# DATA EXCERPTS
╔══

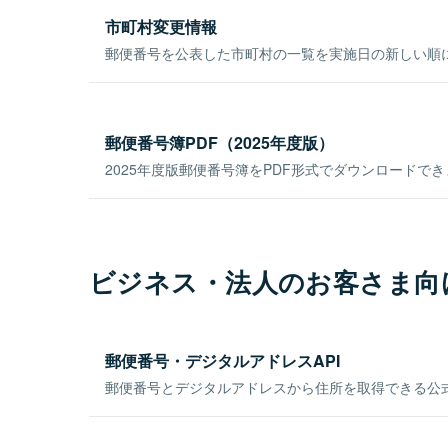
市町村変更情報
郵便番号を公表した市町村の一覧を実施日の新しい順
郵便番号簿PDF（2025年度版）
2025年度版郵便番号簿をPDF形式でダウンロードで
ビジネス・法人のお客さま向
郵便番号・デジタルアドレスAPI
郵便番号とデジタルアドレスから住所を取得できる公式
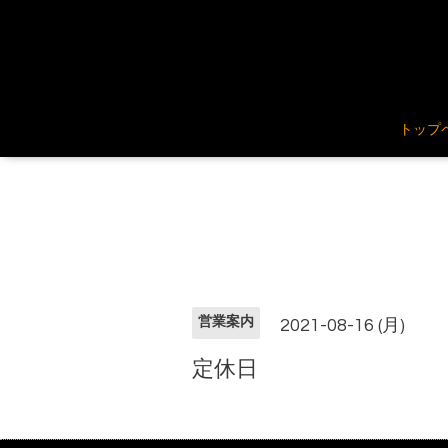
トップ
営業案内
2021-08-16 (月)
定休日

╚══

# WHAT YOU NEED TO DO
Once the pictures are set aside, please reproduce the remaining material word for word.

# ANSWER BELOW
市町村変更情報
郵便番号を公表した市町村の一覧を実施日の新しい順
郵便番号簿PDF（2025年度版）
2025年度版郵便番号簿をPDF形式でダウンロードで
ビジネス・法人のお客さま向
郵便番号・デジタルアドレスAPI
郵便番号とデジタルアドレスから住所を取得できる公式
トップ
営業案内
2021-08-16 (月)
定休日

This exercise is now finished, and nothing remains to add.